Long story short: In a bizarre bit of karmic convergence, my good friend David Klein, doing business over at the remarkable Merry Swankster blog, just weighed in with the latest in his brilliant Numerology series, with a superb piece on the history (and much more) of the often covered pop/rock classic "Route 66." (Check it out HERE, including audio of the original version by Nat King Cole and a couple of other cool covers.)
And a few hours after I read it, I found myself sitting in with some old friends' bar band in the wilds of New Jersey and actually singing the thing. You have no idea how weird this is, as the last time I performed anything publically all the women's parts were played by men and the show's protagonist -- Richard III -- was still alive.
Fortunately, no video of Thursday's performance has yet surfaced on YouTube, although I think somebody was cell phoning it so who knows. All I can say, ultimately, is yipes, and echo the comment one of the waitresses made to the owner: "Why is that old Rabbi doing punk rock moves?"
Anyway, "Route 66" is a song that has loomed large in my legend, as they say, for decades now. So here's hands down my favorite performance of it -- from The Rolling Stones 1965 EP Got Live If you Want.
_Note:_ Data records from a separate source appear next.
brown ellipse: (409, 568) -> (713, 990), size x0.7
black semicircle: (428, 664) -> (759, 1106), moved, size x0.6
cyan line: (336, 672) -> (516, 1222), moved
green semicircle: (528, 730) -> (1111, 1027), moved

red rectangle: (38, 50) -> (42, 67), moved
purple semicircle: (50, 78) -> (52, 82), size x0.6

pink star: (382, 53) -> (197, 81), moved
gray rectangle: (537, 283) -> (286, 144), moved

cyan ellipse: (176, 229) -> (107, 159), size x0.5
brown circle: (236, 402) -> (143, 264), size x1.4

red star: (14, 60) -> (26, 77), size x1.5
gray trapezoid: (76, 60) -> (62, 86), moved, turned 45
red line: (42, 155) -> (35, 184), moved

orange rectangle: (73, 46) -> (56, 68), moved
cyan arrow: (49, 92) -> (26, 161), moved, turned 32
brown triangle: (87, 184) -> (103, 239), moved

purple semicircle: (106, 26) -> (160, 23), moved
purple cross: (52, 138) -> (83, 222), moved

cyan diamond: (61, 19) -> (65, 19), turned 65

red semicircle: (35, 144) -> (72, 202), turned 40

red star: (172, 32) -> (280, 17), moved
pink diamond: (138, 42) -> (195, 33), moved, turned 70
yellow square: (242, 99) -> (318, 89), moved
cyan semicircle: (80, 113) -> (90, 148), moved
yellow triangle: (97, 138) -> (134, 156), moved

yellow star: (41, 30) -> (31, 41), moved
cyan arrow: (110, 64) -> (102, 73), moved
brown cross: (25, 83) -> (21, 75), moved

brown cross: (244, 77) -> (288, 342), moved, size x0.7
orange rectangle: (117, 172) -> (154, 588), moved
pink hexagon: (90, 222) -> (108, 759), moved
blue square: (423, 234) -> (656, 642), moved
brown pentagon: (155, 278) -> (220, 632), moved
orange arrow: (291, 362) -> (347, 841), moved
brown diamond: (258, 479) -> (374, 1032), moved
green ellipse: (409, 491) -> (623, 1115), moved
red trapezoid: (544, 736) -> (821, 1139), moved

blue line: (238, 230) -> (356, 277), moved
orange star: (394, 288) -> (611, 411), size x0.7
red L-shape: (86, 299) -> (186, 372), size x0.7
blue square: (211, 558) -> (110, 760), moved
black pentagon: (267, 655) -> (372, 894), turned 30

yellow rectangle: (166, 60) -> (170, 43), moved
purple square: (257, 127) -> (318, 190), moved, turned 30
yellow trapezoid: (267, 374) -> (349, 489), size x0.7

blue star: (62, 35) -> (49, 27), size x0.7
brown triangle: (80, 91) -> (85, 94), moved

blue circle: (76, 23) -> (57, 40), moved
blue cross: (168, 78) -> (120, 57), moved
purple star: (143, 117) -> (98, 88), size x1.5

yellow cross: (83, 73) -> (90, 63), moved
Actually, on most days this isn't just my fave version of the song. In fact, I'm often of the opinion that this is the Stones single most exciting live performance ever AND the most exciting live performance by a rock band period.
And isn't that back cover shot just the most evocative damned thing you've ever seen? There's no photo credit, alas, which has always bugged me; I'm betting it was taken by either David Bailey or Gered Mankowitz, but if there's a Stones completist out there who knows, please get in touch.